What is a Customer Data Platform? CDPs Explained | RudderStack

By neub9
3 Min Read

“Today’s consumer’s expectations for a personalized, end-to-end customer experience are high. For businesses that can deliver this level of experience, the rewards are significant. According to McKinsey, companies that effectively use personalization in their customer experience drive 40% more revenue compared to those who struggle with data utilization. Achieving personalization, however, is a complex task. It involves the sophisticated use of data across multiple business units and systems. To address this, a single customer view – or customer 360 – is necessary.

A Customer 360 is a centralized view of all relevant data points from every customer, serving as a single source of truth for every team and tool. It provides rich, up-to-date information about every customer, allowing businesses to create the personalized experiences customers expect and build strong relationships at scale. The Customer Data Platform (CDP) was designed to help companies establish this single customer view and has evolved significantly since its formal inception in 2010. Modern CDP approaches, particularly warehouse native strategies, have been gaining popularity.

To help readers get a better understanding of CDPs, this article discusses what a Customer Data Platform is, its functions, and how to choose one. A CDP is a specialized software platform designed to collect customer data, build unified customer profiles, and use those profiles to add value across the business. It encompasses three key functions: data collection, data unification, and data activation. By centralizing and organizing data from various sources, CDPs create complete customer profiles and enable companies to deliver personalized and consistent customer experiences across all touchpoints.
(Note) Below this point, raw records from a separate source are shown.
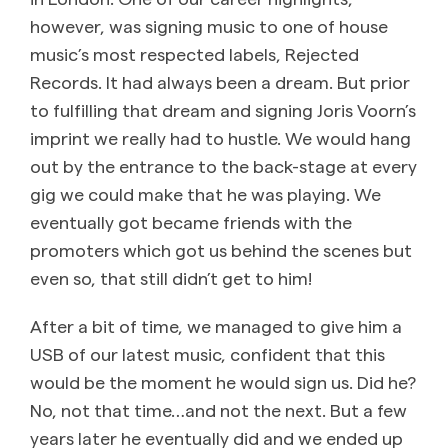
however, was signing music to one of house
music’s most respected labels, Rejected
Records. It had always been a dream. But prior
to fulfilling that dream and signing Joris Voorn’s
imprint we really had to hustle. We would hang
out by the entrance to the back-stage at every
gig we could make that he was playing. We
eventually got became friends with the
promoters which got us behind the scenes but
even so, that still didn’t get to him!
After a bit of time, we managed to give him a
USB of our latest music, confident that this
would be the moment he would sign us. Did he?
No, not that time…and not the next. But a few
years later he eventually did and we ended up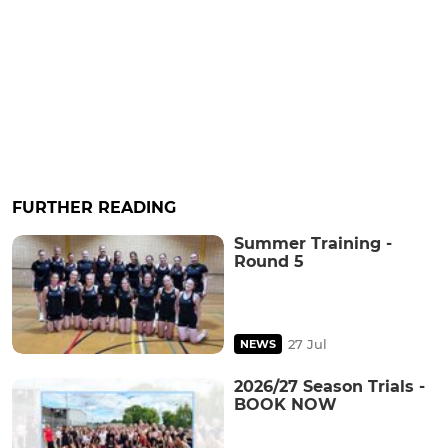
FURTHER READING
Summer Training -
Round 5
27 Jul
NEWS
2026/27 Season Trials -
BOOK NOW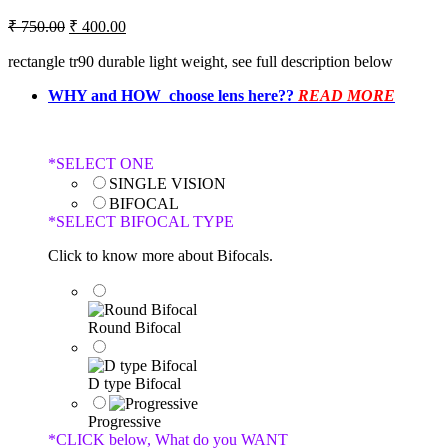
₹
750.00
₹
400.00
rectangle tr90 durable light weight, see full description below
WHY and HOW choose lens here??
READ MORE
*
SELECT ONE
SINGLE VISION
BIFOCAL
*
SELECT BIFOCAL TYPE
Click to know more about Bifocals.
Round Bifocal
D type Bifocal
Progressive
*
CLICK below, What do you WANT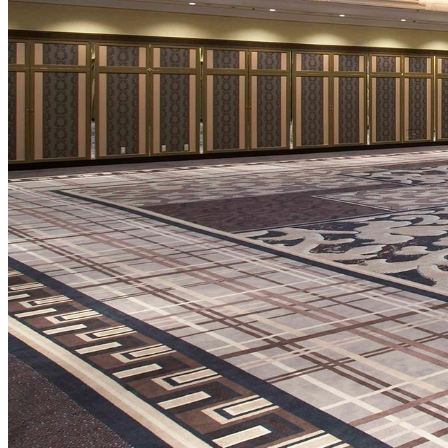
SENBAZURU
NADAMAN MAIN
BRANCH SAZANKA-
KYUBEY (The Main
NIIZU
Buffet
Dining
VIEW & DINING TH
SKY
Teppanyaki / Steak 
RIB ROOM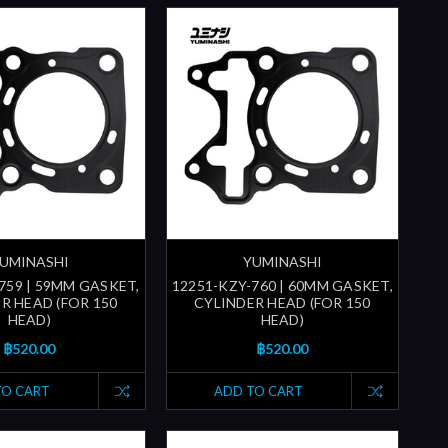
UMINASHI
YUMINASHI
759 | 59MM GASKET,
12251-KZY-760 | 60MM GASKET,
R HEAD (FOR 150
CYLINDER HEAD (FOR 150
HEAD)
HEAD)
฿520.00
฿520.00
TO CART
ADD TO CART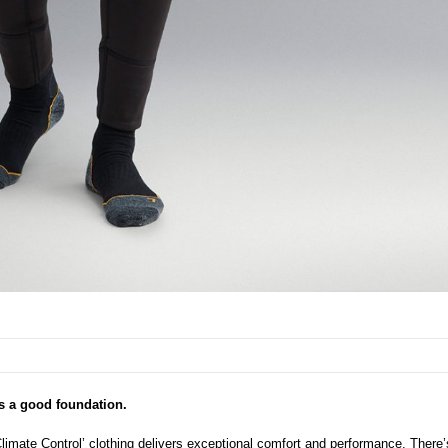
s a good foundation.
imate Control’ clothing delivers exceptional comfort and performance. There’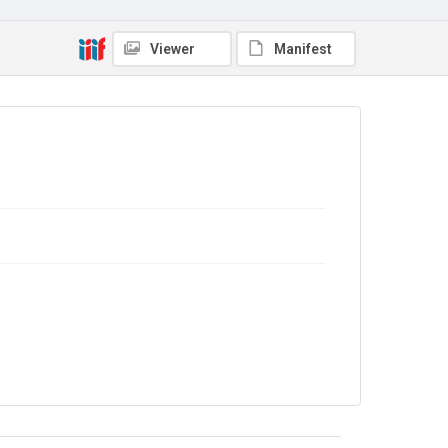
Copyright and reuse
No Known Copyright
Viewer
Manifest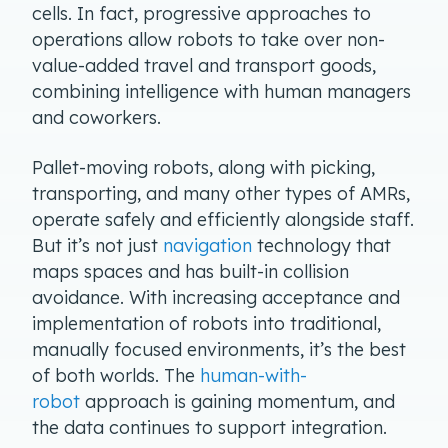
cells. In fact, progressive approaches to
operations allow robots to take over non-
value-added travel and transport goods,
combining intelligence with human managers
and coworkers.
Pallet-moving robots, along with picking,
transporting, and many other types of AMRs,
operate safely and efficiently alongside staff.
But it’s not just
navigation
technology that
maps spaces and has built-in collision
avoidance. With increasing acceptance and
implementation of robots into traditional,
manually focused environments, it’s the best
of both worlds. The
human-with-
robot
approach is gaining momentum, and
the data continues to support integration.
The context in which CDPs were developed is essential to fully appreciate their purpose. Collecting and managing customer data poses significant challenges as it is derived from multiple sources and often scattered across different systems and SaaS platforms. This results in data silos and a fragmented landscape where different teams and tools operate on different sources of truth, hinders personalization, and creates inconsistent customer experiences. However, implementing a customer 360 has been proven to increase operational efficiency, customer satisfaction, and profitability, giving companies a competitive edge.

The development of CDPs as SaaS tools was initially for the marketing use case, but these legacy platforms had challenges with data accessibility outside of marketing. However, advancements around cloud data warehouses have led to more flexible data stores and innovative approaches to CDPs, such as the warehouse native approach, enabling companies to effectively build a CDP on top of their own data warehouse. By understanding what a CDP does and how it solves each stage of the data activation lifecycle, businesses can harness the full potential of their customer data and drive better business outcomes.”